### TRY IT
Nothing but the pictures may be left out. Restate the rest of the entries word for word.
+-------+
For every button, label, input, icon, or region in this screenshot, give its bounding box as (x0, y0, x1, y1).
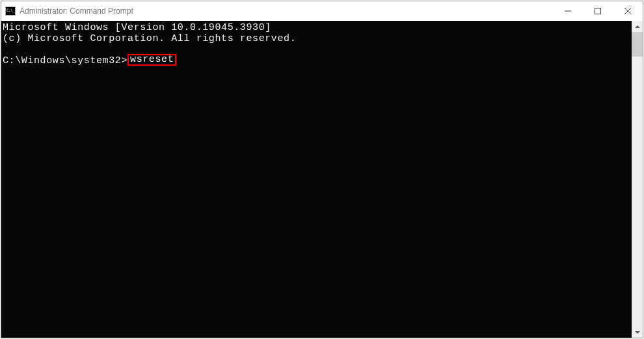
close-button[interactable] (613, 1, 643, 21)
scroll-track[interactable] (632, 32, 643, 327)
scroll-down-button[interactable] (632, 327, 643, 338)
maximize-button[interactable] (583, 1, 613, 21)
copyright-line: (c) Microsoft Corporation. All rights re… (3, 33, 296, 44)
command-text: wsreset (130, 54, 174, 65)
client-area: Microsoft Windows [Version 10.0.19045.39… (1, 21, 643, 338)
window-title: Administrator: Command Prompt (20, 7, 553, 16)
version-line: Microsoft Windows [Version 10.0.19045.39… (3, 22, 271, 33)
titlebar[interactable]: Administrator: Command Prompt (1, 1, 643, 21)
vertical-scrollbar[interactable] (632, 21, 643, 338)
window-controls (553, 1, 643, 21)
scroll-thumb[interactable] (632, 32, 643, 57)
prompt-text: C:\Windows\system32> (3, 55, 127, 66)
command-highlight: wsreset (127, 54, 176, 66)
close-icon (624, 8, 631, 14)
chevron-up-icon (635, 25, 640, 28)
minimize-button[interactable] (553, 1, 583, 21)
minimize-icon (565, 8, 571, 14)
scroll-up-button[interactable] (632, 21, 643, 32)
cmd-icon (5, 7, 16, 16)
svg-rect-0 (595, 8, 601, 14)
command-prompt-window: Administrator: Command Prompt Microsoft … (1, 1, 643, 338)
chevron-down-icon (635, 331, 640, 334)
terminal-output[interactable]: Microsoft Windows [Version 10.0.19045.39… (1, 21, 632, 338)
maximize-icon (595, 8, 601, 14)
+-------+
### EXERCISE RESPONSE
For every button, label, input, icon, or region in this screenshot, give its bounding box as (x0, y0, x1, y1).
close-button[interactable] (613, 1, 643, 21)
scroll-track[interactable] (632, 32, 643, 327)
scroll-down-button[interactable] (632, 327, 643, 338)
maximize-button[interactable] (583, 1, 613, 21)
copyright-line: (c) Microsoft Corporation. All rights re… (3, 33, 296, 44)
command-text: wsreset (130, 54, 174, 65)
client-area: Microsoft Windows [Version 10.0.19045.39… (1, 21, 643, 338)
window-title: Administrator: Command Prompt (20, 7, 553, 16)
version-line: Microsoft Windows [Version 10.0.19045.39… (3, 22, 271, 33)
titlebar[interactable]: Administrator: Command Prompt (1, 1, 643, 21)
vertical-scrollbar[interactable] (632, 21, 643, 338)
window-controls (553, 1, 643, 21)
scroll-thumb[interactable] (632, 32, 643, 57)
prompt-text: C:\Windows\system32> (3, 55, 127, 66)
command-highlight: wsreset (127, 54, 176, 66)
close-icon (624, 8, 631, 14)
chevron-up-icon (635, 25, 640, 28)
minimize-button[interactable] (553, 1, 583, 21)
minimize-icon (565, 8, 571, 14)
scroll-up-button[interactable] (632, 21, 643, 32)
cmd-icon (5, 7, 16, 16)
svg-rect-0 (595, 8, 601, 14)
command-prompt-window: Administrator: Command Prompt Microsoft … (1, 1, 643, 338)
chevron-down-icon (635, 331, 640, 334)
terminal-output[interactable]: Microsoft Windows [Version 10.0.19045.39… (1, 21, 632, 338)
maximize-icon (595, 8, 601, 14)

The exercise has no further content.